• **Problem details**: Your copy should match the records below word for word and contain no pictures.

++++ Supplied entries

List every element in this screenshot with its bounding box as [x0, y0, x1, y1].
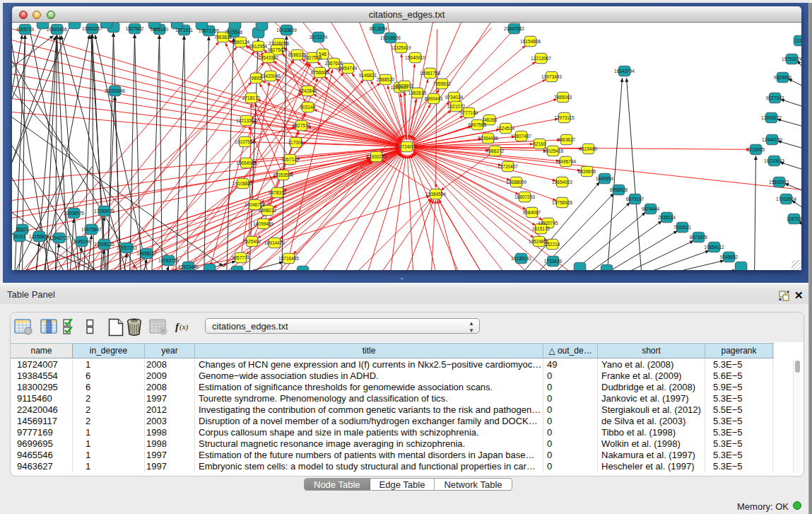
svg-text:19218506: 19218506 [380, 35, 401, 40]
svg-text:8813054: 8813054 [370, 26, 388, 31]
svg-text:9474444: 9474444 [642, 206, 660, 211]
svg-text:18807293: 18807293 [514, 194, 535, 199]
svg-text:16671355: 16671355 [199, 28, 219, 33]
svg-text:2935114: 2935114 [658, 215, 676, 220]
svg-text:8958928: 8958928 [610, 187, 628, 192]
svg-text:7515546: 7515546 [225, 30, 243, 35]
svg-text:18724007: 18724007 [396, 144, 417, 149]
svg-text:12093372: 12093372 [761, 115, 782, 120]
svg-text:7485063: 7485063 [554, 95, 572, 100]
svg-text:9878332: 9878332 [269, 190, 287, 195]
svg-text:10973493: 10973493 [541, 74, 562, 79]
svg-text:2367608: 2367608 [325, 61, 343, 66]
svg-text:1615172: 1615172 [532, 226, 551, 231]
svg-text:8454749: 8454749 [339, 66, 358, 71]
svg-text:16033809: 16033809 [276, 28, 297, 33]
svg-text:10688609: 10688609 [506, 180, 526, 185]
svg-text:6497568: 6497568 [469, 122, 487, 127]
svg-text:7632621: 7632621 [673, 225, 692, 230]
svg-text:15692971: 15692971 [769, 180, 789, 185]
svg-text:9827503: 9827503 [268, 47, 286, 52]
svg-text:17359938: 17359938 [94, 209, 114, 214]
svg-text:17957253: 17957253 [117, 245, 137, 250]
svg-text:10807487: 10807487 [511, 134, 531, 139]
svg-text:9242848: 9242848 [299, 88, 317, 93]
svg-text:12156829: 12156829 [29, 234, 49, 239]
svg-text:18495794: 18495794 [555, 159, 576, 164]
svg-text:14099489: 14099489 [253, 221, 273, 226]
svg-text:7663822: 7663822 [214, 35, 233, 40]
svg-text:20691406: 20691406 [47, 27, 67, 32]
svg-text:117006: 117006 [288, 140, 304, 145]
svg-text:20364436: 20364436 [478, 136, 498, 141]
svg-text:15720407: 15720407 [498, 164, 518, 169]
svg-text:20847682: 20847682 [504, 26, 524, 31]
svg-text:12505135: 12505135 [94, 242, 114, 247]
svg-text:12444150: 12444150 [762, 137, 782, 142]
svg-text:9734024: 9734024 [445, 95, 464, 100]
svg-text:16643794: 16643794 [614, 69, 635, 74]
svg-text:9146821: 9146821 [359, 73, 377, 78]
svg-text:6466160: 6466160 [151, 27, 169, 32]
svg-text:1624514: 1624514 [497, 126, 515, 131]
svg-text:2588520: 2588520 [377, 77, 395, 82]
svg-text:1621072: 1621072 [447, 104, 466, 109]
svg-text:62160: 62160 [533, 141, 546, 146]
svg-text:23420046: 23420046 [260, 74, 281, 78]
svg-text:10046708: 10046708 [245, 202, 265, 207]
svg-text:9777169: 9777169 [460, 110, 478, 115]
svg-text:546: 546 [319, 52, 326, 57]
svg-text:10025418: 10025418 [543, 148, 563, 153]
svg-text:8322013: 8322013 [396, 83, 414, 88]
svg-text:3215955: 3215955 [747, 147, 765, 152]
svg-text:9657774: 9657774 [232, 255, 250, 260]
svg-text:9827512: 9827512 [293, 123, 311, 128]
svg-text:1527602: 1527602 [126, 26, 144, 31]
svg-text:8471676: 8471676 [690, 235, 708, 240]
svg-text:10782759: 10782759 [158, 258, 179, 263]
svg-text:19654923: 19654923 [552, 180, 572, 185]
svg-text:10958117: 10958117 [136, 251, 157, 256]
svg-text:16961758: 16961758 [420, 71, 440, 76]
svg-text:9329966: 9329966 [774, 75, 792, 80]
svg-text:20206575: 20206575 [64, 211, 84, 216]
svg-text:16210643: 16210643 [764, 158, 784, 163]
svg-text:39151: 39151 [13, 234, 25, 239]
svg-text:16154808: 16154808 [520, 39, 541, 44]
svg-text:11325419: 11325419 [391, 45, 411, 50]
svg-text:19384554: 19384554 [425, 192, 446, 197]
svg-text:17016504: 17016504 [776, 197, 796, 201]
svg-text:7955812: 7955812 [433, 81, 452, 86]
svg-text:12942737: 12942737 [49, 235, 69, 240]
svg-text:8990443: 8990443 [425, 96, 443, 101]
svg-text:9893: 9893 [251, 76, 261, 81]
svg-text:1362615: 1362615 [408, 90, 427, 95]
svg-text:10107553: 10107553 [235, 139, 255, 144]
svg-text:6839695: 6839695 [578, 169, 596, 174]
svg-text:12923446: 12923446 [178, 264, 199, 269]
svg-text:8756685: 8756685 [311, 70, 329, 75]
svg-text:10654112: 10654112 [704, 245, 724, 250]
svg-text:7625402: 7625402 [243, 239, 261, 244]
svg-text:15751074: 15751074 [782, 57, 801, 62]
svg-text:803144: 803144 [300, 105, 316, 110]
svg-text:9084067: 9084067 [523, 210, 541, 215]
svg-text:15136141: 15136141 [511, 256, 531, 261]
svg-text:4055724: 4055724 [16, 27, 35, 32]
svg-text:9245652: 9245652 [720, 255, 739, 259]
svg-text:9115460: 9115460 [579, 146, 597, 151]
svg-text:1440954: 1440954 [596, 176, 614, 181]
svg-text:85001: 85001 [16, 227, 28, 232]
svg-text:12973115: 12973115 [554, 115, 575, 120]
svg-text:1145194: 1145194 [73, 239, 90, 244]
svg-text:3572274: 3572274 [310, 35, 328, 40]
svg-text:10853267: 10853267 [82, 26, 102, 31]
svg-text:8498222: 8498222 [259, 208, 277, 213]
svg-text:10543382: 10543382 [258, 55, 278, 60]
svg-text:9227343: 9227343 [766, 95, 784, 100]
svg-text:16914479: 16914479 [264, 240, 285, 245]
svg-text:19756928: 19756928 [552, 200, 572, 205]
svg-text:7986372: 7986372 [486, 148, 505, 153]
svg-text:10975887: 10975887 [81, 227, 102, 232]
svg-text:116753: 116753 [787, 216, 801, 221]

++++++++

• **Answer to the exercise**:
List every element in this screenshot with its bounding box as [x0, y0, x1, y1].
svg-text:19218506: 19218506 [380, 35, 401, 40]
svg-text:8813054: 8813054 [370, 26, 388, 31]
svg-text:9474444: 9474444 [642, 206, 660, 211]
svg-text:18807293: 18807293 [514, 194, 535, 199]
svg-text:16671355: 16671355 [199, 28, 219, 33]
svg-text:2935114: 2935114 [658, 215, 676, 220]
svg-text:8958928: 8958928 [610, 187, 628, 192]
svg-text:7515546: 7515546 [225, 30, 243, 35]
svg-text:18724007: 18724007 [396, 144, 417, 149]
svg-text:12093372: 12093372 [761, 115, 782, 120]
svg-text:7485063: 7485063 [554, 95, 572, 100]
svg-text:9878332: 9878332 [269, 190, 287, 195]
svg-text:10973493: 10973493 [541, 74, 562, 79]
svg-text:2367608: 2367608 [325, 61, 343, 66]
svg-text:1615172: 1615172 [532, 226, 551, 231]
svg-text:8454749: 8454749 [339, 66, 358, 71]
svg-text:16033809: 16033809 [276, 28, 297, 33]
svg-text:10688609: 10688609 [506, 180, 526, 185]
svg-text:6497568: 6497568 [469, 122, 487, 127]
svg-text:7632621: 7632621 [673, 225, 692, 230]
svg-text:15692971: 15692971 [769, 180, 789, 185]
svg-text:9827503: 9827503 [268, 47, 286, 52]
svg-text:17359938: 17359938 [94, 209, 114, 214]
svg-text:17957253: 17957253 [117, 245, 137, 250]
svg-text:10807487: 10807487 [511, 134, 531, 139]
svg-text:9242848: 9242848 [299, 88, 317, 93]
svg-text:12156829: 12156829 [29, 234, 49, 239]
svg-text:18495794: 18495794 [555, 159, 576, 164]
svg-text:14099489: 14099489 [253, 221, 273, 226]
svg-text:7663822: 7663822 [214, 35, 233, 40]
svg-text:20691406: 20691406 [47, 27, 67, 32]
svg-text:117006: 117006 [288, 140, 304, 145]
svg-text:20364436: 20364436 [478, 136, 498, 141]
svg-text:15720407: 15720407 [498, 164, 518, 169]
svg-text:20847682: 20847682 [504, 26, 524, 31]
svg-text:12505135: 12505135 [94, 242, 114, 247]
svg-text:12444150: 12444150 [762, 137, 782, 142]
svg-text:9734024: 9734024 [445, 95, 464, 100]
svg-text:16643794: 16643794 [614, 69, 635, 74]
svg-text:9146821: 9146821 [359, 73, 377, 78]
svg-text:6466160: 6466160 [151, 27, 169, 32]
svg-text:1624514: 1624514 [497, 126, 515, 131]
svg-text:2588520: 2588520 [377, 77, 395, 82]
svg-text:1621072: 1621072 [447, 104, 466, 109]
svg-text:62160: 62160 [533, 141, 546, 146]
svg-text:23420046: 23420046 [260, 74, 281, 78]
svg-text:10046708: 10046708 [245, 202, 265, 207]
svg-text:9777169: 9777169 [460, 110, 478, 115]
svg-text:546: 546 [319, 52, 326, 57]
svg-text:10025418: 10025418 [543, 148, 563, 153]
svg-text:8322013: 8322013 [396, 83, 414, 88]
svg-text:3215955: 3215955 [747, 147, 765, 152]
svg-text:9657774: 9657774 [232, 255, 250, 260]
svg-text:9827512: 9827512 [293, 123, 311, 128]
svg-text:1527602: 1527602 [126, 26, 144, 31]
svg-text:8471676: 8471676 [690, 235, 708, 240]
svg-text:10782759: 10782759 [158, 258, 179, 263]
svg-text:19654923: 19654923 [552, 180, 572, 185]
svg-text:10958117: 10958117 [136, 251, 157, 256]
svg-text:16961758: 16961758 [420, 71, 440, 76]
svg-text:9329966: 9329966 [774, 75, 792, 80]
svg-text:20206575: 20206575 [64, 211, 84, 216]
svg-text:16210643: 16210643 [764, 158, 784, 163]
svg-text:39151: 39151 [13, 234, 25, 239]
svg-text:16154808: 16154808 [520, 39, 541, 44]
svg-text:11325419: 11325419 [391, 45, 411, 50]
svg-text:19384554: 19384554 [425, 192, 446, 197]
svg-text:17016504: 17016504 [776, 197, 796, 201]
svg-text:7955812: 7955812 [433, 81, 452, 86]
svg-text:12942737: 12942737 [49, 235, 69, 240]
svg-text:8990443: 8990443 [425, 96, 443, 101]
svg-text:9893: 9893 [251, 76, 261, 81]
svg-text:1362615: 1362615 [408, 90, 427, 95]
svg-text:10107553: 10107553 [235, 139, 255, 144]
svg-text:6839695: 6839695 [578, 169, 596, 174]
svg-text:12923446: 12923446 [178, 264, 199, 269]
svg-text:8756685: 8756685 [311, 70, 329, 75]
svg-text:10654112: 10654112 [704, 245, 724, 250]
svg-text:7625402: 7625402 [243, 239, 261, 244]
svg-text:15751074: 15751074 [782, 57, 801, 62]
svg-text:803144: 803144 [300, 105, 316, 110]
svg-text:9084067: 9084067 [523, 210, 541, 215]
svg-text:15136141: 15136141 [511, 256, 531, 261]
svg-text:4055724: 4055724 [16, 27, 35, 32]
svg-text:9245652: 9245652 [720, 255, 739, 259]
svg-text:9115460: 9115460 [579, 146, 597, 151]
svg-text:1440954: 1440954 [596, 176, 614, 181]
svg-text:85001: 85001 [16, 227, 28, 232]
svg-text:12973115: 12973115 [554, 115, 575, 120]
svg-text:1145194: 1145194 [73, 239, 90, 244]
svg-text:3572274: 3572274 [310, 35, 328, 40]
svg-text:10853267: 10853267 [82, 26, 102, 31]
svg-text:8498222: 8498222 [259, 208, 277, 213]
svg-text:10543382: 10543382 [258, 55, 278, 60]
svg-text:9227343: 9227343 [766, 95, 784, 100]
svg-text:16914479: 16914479 [264, 240, 285, 245]
svg-text:19756928: 19756928 [552, 200, 572, 205]
svg-text:7986372: 7986372 [486, 148, 505, 153]
svg-text:10975887: 10975887 [81, 227, 102, 232]
svg-text:116753: 116753 [787, 216, 801, 221]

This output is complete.